3D bioprinting is a technique that is very similar in many ways to traditional 3D printing techniques and 3D metal printing techniques. The general concept of 3D printing involves converting an image that is in 2D into an object that is in 3D. 3D bioprinting takes this general concept one step further. 3D bioprinting involves taking meticulously adding “pores” to the material that is 3D printed so that blood vessels and tissues can grow into and accept that 3D printed object as an object that is supposed to be a part of a living organism’s body.

3D bioprinting is currently successful in growing tissues like ears, jaw bones, and other bone fragments that can be used in reconstruction procedures. These 3D printed biostructures are often accepted into the body once they are implanted because the “pores” inside of the 3D printed structure allow for blood and nutrients to flow freely.

How Exactly Do 3D Bioprinters Work?

3D bioprinters are incredibly complex. There are a few different types of bioprinters depending on the demands that are expected of them, but all bioprinters utilize a bioprint head that strategically place cells as they are printed. That bioprint head works in a similar way to other 3D printers in that they are able to move upward, downward, left, right, backward, forward, and every direction in between.

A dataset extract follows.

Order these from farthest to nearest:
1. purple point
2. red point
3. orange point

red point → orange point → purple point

This freedom of movement allows the bioprinting head to place cells so that there are tiny holes left throughout the structure to account for the blood flow that will hopefully reach them. 3D bioprinters place cells in layers along with a dissolvable gel that helps to protect the cells during construction. After a few hours of this layering process, the structure is complete and is ready for insertion. The structure is placed under the skin of a rodent and is left to grow for weeks to months before the new structure can be harvested for use in a human patient.

What Are 3D Bioprinters Capable Of?

3D bioprinters have been successful in creating a range of small pieces of cartilage and bone. While the trials for these biostructures are still in their infancy, they seem to be working very well. These studies are currently performed on rodents and do not have much trial testing on humans yet. Researchers have noticed that when these structures are printed with pores and inserted into the skin of rodents, the rodent’s body begins to supply blood and nutrients to that structure. Within weeks to months these structures begin to function as they were intended to do.

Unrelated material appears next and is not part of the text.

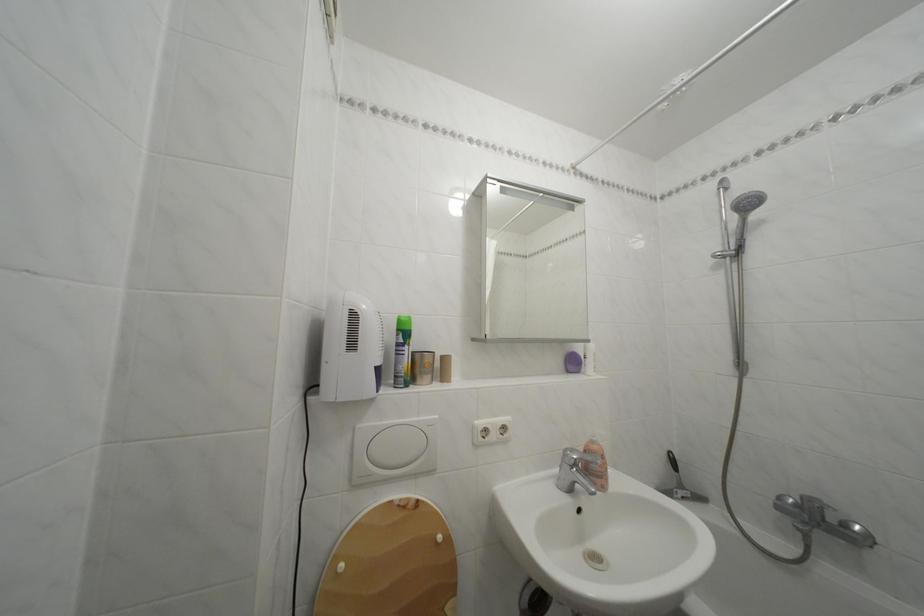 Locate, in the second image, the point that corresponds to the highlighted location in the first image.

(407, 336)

3D bioprinters are not yet able to print larger, more complex structures such as the heart, kidneys, liver, or lungs. These structures are in high demand as there are few of these precious organs that available for the many thousands of people waiting on transplant lists around the world. Scientists and engineers have high hopes that the 3D bioprinter will be able to print these important organs in the near future so that many more lives can be saved.